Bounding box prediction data
========
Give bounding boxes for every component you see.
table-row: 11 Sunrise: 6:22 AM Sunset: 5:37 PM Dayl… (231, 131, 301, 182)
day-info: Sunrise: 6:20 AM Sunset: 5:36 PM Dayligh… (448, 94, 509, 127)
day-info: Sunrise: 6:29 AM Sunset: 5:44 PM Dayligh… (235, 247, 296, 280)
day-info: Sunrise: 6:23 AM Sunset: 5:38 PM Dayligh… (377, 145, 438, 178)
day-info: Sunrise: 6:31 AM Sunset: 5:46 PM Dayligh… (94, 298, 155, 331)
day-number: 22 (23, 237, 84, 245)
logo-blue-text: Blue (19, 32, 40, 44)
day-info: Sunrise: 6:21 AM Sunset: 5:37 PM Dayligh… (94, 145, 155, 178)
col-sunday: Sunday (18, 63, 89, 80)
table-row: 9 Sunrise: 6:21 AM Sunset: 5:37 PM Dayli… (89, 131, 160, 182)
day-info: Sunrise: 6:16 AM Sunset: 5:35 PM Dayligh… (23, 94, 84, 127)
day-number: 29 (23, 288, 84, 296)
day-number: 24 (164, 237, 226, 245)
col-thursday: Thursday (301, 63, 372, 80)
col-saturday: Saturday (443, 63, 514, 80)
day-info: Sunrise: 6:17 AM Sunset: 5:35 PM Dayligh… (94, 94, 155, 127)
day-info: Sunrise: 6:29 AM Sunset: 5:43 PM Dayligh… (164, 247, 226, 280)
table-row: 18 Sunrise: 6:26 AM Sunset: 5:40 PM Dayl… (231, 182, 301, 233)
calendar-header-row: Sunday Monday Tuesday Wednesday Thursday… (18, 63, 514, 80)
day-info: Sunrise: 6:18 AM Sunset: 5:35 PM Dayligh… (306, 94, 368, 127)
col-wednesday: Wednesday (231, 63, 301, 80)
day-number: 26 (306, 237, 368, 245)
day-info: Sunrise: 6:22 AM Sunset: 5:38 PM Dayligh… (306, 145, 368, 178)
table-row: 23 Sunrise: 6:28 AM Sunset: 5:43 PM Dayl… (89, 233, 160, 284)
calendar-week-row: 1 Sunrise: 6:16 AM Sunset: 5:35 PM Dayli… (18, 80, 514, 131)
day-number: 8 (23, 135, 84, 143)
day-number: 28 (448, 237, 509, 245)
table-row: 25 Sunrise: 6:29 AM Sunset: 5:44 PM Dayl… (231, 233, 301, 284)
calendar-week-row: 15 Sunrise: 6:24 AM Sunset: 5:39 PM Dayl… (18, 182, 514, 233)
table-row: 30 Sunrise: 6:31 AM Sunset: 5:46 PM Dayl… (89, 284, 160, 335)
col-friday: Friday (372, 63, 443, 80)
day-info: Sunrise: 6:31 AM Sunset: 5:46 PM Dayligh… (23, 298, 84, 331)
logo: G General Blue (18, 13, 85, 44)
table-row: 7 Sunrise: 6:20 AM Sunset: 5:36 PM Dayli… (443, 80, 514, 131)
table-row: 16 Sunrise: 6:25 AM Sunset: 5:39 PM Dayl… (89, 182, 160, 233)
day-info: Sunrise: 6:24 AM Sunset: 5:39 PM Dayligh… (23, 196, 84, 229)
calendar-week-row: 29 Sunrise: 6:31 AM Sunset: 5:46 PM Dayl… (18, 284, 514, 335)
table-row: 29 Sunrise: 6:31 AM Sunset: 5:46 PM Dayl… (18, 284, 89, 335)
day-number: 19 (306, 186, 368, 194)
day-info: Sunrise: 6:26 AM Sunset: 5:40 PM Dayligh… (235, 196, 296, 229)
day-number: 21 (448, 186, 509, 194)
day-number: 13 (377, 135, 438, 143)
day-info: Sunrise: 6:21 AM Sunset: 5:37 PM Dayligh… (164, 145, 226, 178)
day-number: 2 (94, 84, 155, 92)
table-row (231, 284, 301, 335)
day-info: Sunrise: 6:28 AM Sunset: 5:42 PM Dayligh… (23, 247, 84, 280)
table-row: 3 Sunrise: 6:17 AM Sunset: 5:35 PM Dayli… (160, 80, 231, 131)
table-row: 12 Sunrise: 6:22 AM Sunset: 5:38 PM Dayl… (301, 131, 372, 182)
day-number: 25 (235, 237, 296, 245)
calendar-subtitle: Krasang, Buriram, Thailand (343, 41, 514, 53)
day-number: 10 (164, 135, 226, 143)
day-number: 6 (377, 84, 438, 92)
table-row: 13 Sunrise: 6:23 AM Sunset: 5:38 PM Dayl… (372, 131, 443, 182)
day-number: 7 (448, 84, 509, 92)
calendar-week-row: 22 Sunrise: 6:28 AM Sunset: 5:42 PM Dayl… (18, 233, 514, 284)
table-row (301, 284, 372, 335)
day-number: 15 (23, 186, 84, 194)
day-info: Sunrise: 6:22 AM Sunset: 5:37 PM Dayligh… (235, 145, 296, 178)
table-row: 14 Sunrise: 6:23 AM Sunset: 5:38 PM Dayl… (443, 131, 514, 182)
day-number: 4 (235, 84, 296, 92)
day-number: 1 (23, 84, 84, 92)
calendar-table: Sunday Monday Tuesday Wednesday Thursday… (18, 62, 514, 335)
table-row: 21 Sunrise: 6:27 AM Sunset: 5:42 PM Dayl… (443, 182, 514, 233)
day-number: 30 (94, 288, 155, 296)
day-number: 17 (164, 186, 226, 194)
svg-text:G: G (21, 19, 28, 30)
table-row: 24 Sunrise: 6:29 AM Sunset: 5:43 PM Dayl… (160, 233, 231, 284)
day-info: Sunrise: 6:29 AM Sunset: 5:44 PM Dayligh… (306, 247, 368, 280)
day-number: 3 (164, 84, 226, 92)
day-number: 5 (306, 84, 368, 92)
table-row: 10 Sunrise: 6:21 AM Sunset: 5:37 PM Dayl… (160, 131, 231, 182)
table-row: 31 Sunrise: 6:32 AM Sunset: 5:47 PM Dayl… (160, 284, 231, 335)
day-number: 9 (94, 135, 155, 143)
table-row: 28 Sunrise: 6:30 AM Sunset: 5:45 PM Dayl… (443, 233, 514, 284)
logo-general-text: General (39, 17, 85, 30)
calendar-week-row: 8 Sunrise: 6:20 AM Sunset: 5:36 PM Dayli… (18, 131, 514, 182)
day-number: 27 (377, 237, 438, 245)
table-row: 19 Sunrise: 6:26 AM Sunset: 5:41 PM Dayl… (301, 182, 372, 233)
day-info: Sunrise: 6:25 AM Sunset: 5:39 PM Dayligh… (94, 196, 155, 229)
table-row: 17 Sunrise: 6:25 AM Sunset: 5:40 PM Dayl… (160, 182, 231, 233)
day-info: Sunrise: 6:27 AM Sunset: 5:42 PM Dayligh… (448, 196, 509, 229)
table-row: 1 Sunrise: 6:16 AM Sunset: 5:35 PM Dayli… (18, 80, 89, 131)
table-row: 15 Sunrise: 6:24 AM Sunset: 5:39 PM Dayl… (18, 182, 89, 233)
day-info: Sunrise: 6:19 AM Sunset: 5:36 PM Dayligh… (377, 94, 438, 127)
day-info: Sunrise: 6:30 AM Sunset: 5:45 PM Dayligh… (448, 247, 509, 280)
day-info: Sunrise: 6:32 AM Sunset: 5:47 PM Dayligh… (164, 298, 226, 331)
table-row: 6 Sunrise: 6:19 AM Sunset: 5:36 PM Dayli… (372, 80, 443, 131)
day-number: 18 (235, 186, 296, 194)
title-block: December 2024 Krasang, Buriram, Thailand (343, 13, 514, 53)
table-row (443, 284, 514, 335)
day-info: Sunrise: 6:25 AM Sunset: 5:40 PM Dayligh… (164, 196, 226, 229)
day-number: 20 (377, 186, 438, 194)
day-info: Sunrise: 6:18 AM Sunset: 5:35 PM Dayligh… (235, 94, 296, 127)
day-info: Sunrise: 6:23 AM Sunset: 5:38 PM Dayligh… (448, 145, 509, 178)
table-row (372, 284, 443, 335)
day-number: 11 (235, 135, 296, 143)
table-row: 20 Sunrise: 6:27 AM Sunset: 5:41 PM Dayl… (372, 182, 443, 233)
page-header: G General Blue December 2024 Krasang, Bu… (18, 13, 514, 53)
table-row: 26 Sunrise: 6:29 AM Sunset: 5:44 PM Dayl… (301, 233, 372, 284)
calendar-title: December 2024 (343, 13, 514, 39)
========
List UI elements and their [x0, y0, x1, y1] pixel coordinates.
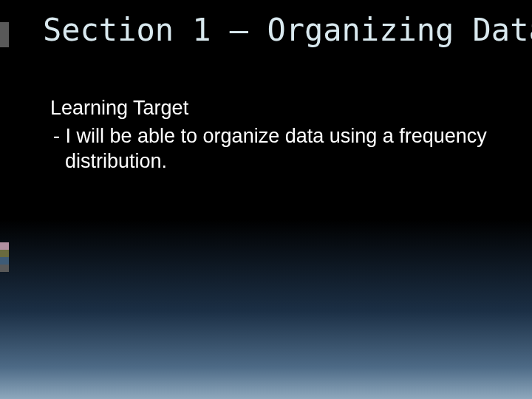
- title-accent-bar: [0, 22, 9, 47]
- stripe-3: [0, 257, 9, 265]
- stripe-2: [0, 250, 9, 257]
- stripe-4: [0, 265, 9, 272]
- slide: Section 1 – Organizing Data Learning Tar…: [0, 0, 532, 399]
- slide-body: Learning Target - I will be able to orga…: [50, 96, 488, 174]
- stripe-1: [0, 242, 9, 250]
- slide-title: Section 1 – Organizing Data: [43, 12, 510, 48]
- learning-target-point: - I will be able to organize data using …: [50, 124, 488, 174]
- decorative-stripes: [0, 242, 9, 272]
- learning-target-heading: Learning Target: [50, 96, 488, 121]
========
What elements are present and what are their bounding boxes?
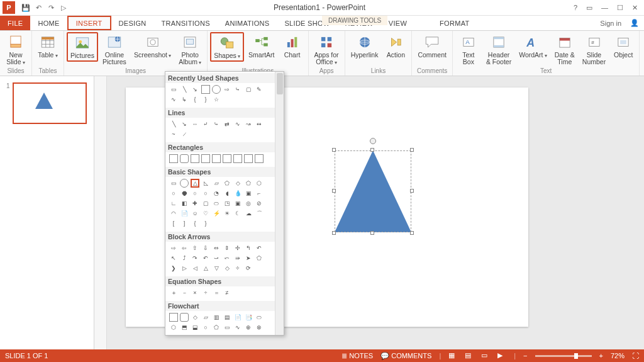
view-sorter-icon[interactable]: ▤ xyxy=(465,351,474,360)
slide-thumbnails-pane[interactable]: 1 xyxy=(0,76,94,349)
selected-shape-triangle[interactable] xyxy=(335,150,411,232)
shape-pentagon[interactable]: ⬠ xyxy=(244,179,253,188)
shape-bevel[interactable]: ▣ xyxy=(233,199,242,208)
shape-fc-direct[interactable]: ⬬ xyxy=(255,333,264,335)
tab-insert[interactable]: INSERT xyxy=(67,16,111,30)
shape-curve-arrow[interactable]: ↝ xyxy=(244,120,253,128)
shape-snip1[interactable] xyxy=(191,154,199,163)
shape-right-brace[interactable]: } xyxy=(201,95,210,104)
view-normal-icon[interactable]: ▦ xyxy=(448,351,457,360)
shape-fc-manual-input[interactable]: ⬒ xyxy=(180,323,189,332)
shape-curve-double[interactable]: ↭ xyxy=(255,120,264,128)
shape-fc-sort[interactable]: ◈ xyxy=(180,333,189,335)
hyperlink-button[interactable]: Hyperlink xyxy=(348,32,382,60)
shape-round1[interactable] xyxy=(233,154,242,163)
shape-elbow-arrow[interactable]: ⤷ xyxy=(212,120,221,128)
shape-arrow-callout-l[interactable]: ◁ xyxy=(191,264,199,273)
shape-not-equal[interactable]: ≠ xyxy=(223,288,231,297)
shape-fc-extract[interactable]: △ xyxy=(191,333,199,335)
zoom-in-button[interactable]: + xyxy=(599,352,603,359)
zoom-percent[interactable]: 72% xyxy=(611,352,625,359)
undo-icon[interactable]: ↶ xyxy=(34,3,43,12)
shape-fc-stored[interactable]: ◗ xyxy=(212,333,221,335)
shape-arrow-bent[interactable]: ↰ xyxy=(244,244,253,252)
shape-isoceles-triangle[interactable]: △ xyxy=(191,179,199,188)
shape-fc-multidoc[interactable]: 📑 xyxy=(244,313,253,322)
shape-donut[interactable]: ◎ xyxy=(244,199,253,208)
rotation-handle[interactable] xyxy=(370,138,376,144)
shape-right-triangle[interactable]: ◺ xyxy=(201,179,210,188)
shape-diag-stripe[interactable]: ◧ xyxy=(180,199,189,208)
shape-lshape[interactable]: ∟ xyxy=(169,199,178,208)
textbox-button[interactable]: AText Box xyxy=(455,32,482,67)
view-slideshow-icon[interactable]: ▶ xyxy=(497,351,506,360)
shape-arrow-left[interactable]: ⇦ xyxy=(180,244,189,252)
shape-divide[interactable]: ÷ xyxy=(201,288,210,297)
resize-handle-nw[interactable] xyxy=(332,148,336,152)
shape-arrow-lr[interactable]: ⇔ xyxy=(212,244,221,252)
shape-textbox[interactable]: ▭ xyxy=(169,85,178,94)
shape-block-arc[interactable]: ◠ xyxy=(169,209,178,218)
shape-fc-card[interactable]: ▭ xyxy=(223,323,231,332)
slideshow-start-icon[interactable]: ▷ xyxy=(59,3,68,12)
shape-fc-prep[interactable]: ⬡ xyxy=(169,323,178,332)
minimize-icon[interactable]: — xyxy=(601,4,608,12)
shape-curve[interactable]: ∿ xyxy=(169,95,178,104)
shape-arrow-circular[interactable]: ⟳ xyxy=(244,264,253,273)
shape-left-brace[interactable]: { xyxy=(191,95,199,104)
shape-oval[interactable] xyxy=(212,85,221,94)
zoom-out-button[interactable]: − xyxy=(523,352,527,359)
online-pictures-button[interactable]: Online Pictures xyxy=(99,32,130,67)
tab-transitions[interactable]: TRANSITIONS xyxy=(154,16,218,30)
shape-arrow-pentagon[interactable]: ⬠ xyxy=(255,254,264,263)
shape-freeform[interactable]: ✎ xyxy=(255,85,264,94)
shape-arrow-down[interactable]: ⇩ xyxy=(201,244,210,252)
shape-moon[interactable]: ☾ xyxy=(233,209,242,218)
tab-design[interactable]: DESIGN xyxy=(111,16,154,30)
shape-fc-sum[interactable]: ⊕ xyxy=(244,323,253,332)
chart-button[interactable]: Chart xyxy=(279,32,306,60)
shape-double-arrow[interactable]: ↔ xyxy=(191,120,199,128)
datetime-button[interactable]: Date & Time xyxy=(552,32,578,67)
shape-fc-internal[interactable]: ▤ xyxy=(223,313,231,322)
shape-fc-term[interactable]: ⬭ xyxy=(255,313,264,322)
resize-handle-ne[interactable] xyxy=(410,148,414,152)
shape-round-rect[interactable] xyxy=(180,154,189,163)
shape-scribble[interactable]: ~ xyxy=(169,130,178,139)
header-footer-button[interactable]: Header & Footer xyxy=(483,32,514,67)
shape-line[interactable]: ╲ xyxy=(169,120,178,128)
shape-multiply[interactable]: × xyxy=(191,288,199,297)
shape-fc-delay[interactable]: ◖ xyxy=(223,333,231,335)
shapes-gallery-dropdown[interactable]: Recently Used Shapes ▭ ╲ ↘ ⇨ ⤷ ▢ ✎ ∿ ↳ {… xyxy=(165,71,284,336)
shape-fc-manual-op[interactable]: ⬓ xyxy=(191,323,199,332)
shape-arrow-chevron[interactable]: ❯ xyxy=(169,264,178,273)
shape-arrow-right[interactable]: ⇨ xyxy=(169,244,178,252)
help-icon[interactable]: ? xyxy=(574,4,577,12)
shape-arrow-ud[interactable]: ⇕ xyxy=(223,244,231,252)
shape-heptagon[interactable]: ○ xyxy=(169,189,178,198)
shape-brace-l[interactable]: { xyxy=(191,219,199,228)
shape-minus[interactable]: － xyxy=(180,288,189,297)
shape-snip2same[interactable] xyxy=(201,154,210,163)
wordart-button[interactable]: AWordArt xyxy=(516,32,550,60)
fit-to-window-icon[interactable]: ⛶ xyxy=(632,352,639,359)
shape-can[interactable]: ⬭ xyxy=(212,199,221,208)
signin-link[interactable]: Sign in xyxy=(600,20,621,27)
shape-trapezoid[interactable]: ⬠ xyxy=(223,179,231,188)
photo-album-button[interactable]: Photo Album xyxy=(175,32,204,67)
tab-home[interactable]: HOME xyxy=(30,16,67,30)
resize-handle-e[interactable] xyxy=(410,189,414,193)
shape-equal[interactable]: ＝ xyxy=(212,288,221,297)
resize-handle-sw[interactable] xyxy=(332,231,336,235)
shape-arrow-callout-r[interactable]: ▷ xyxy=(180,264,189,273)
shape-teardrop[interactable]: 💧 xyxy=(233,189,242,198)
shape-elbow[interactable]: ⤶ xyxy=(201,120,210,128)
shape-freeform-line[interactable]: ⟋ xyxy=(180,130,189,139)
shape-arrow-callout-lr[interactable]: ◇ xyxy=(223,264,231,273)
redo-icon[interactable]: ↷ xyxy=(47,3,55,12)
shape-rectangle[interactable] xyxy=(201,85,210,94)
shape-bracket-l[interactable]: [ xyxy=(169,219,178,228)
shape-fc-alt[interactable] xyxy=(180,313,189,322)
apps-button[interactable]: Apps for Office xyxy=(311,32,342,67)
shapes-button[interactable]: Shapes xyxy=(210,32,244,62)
========
* **EXERCISE BRIEF**
Wherever a line in the data above holds "Wednesday", copy that line.

* **COMPLETED TASK**
calendar-header-row: Sunday Monday Tuesday Wednesday Thursday… (18, 63, 514, 80)
col-wednesday: Wednesday (231, 63, 301, 80)
calendar-table: Sunday Monday Tuesday Wednesday Thursday… (18, 62, 514, 335)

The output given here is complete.